Responsive Image & Video Delivery

Serving the right image or video — at the right resolution, in the right format, at the right moment — is one of the highest-leverage optimisations available to a frontend performance engineer. A single poorly-tuned hero image can push Largest Contentful Paint past the 2.5 s threshold on mid-range mobile devices; an over-sized background video on a 4G connection can consume 15× the bandwidth a compressed AV1 variant would. Responsive media delivery solves both problems through a layered system: browser-side negotiation via srcset and sizes, server-side format selection via Accept headers, pipeline automation through build-time encoding and CDN edge logic, and runtime prioritisation via fetchpriority and IntersectionObserver. Getting all four layers right reduces median LCP by 40–60 % and bandwidth cost by an equivalent margin without touching visual quality.

What this section covers

This section examines every layer of the responsive media stack. The clusters below map to the four main decision surfaces an engineer encounters:

Mastering srcset and sizes for Responsive Layouts covers the browser’s resource-selection algorithm in detail — how it evaluates the srcset descriptor list against the computed sizes hint, when it ignores sizes entirely, and how to author descriptor sets that keep waste below 5 % across the real-world viewport distribution you care about. The companion page on calculating optimal sizes attribute values walks through the maths with concrete examples.

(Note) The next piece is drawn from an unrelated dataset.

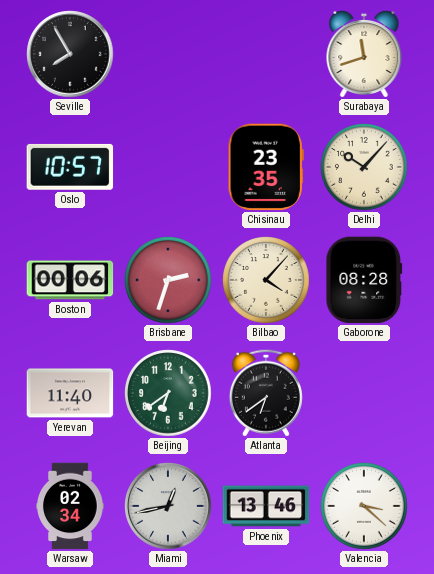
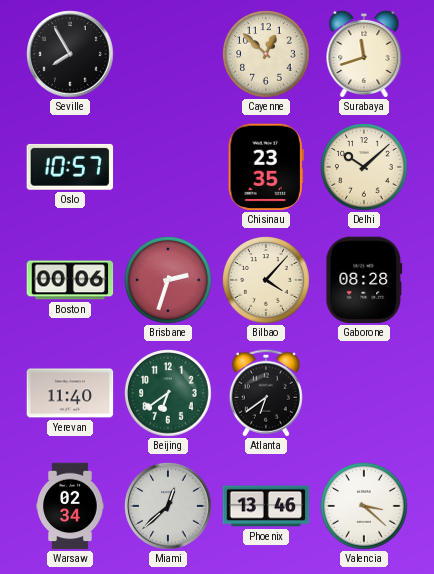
Cayenne: none -> 12:52
Delhi: 10:07 -> 10:08
Miami: 12:43 -> 12:38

Art Direction with the HTML Picture Element steps beyond resolution switching into format negotiation and crop-level composition control. The <picture> element lets you serve a tightly-cropped portrait variant on narrow viewports and a wide-angle landscape on desktop — without any JavaScript — while the type attribute on each <source> drives the format fallback chain (AVIF → WebP → JPEG).

CSS Container Queries for Dynamic Media Sizing addresses the architectural limitation of viewport-relative sizes: in a component-driven codebase, a card component does not know how wide its container will be at render time. Container queries expose a cqi unit and @container rules that let the component author specify media dimensions relative to the component’s own inline size rather than the viewport, eliminating the need to thread breakpoint knowledge down through prop hierarchies.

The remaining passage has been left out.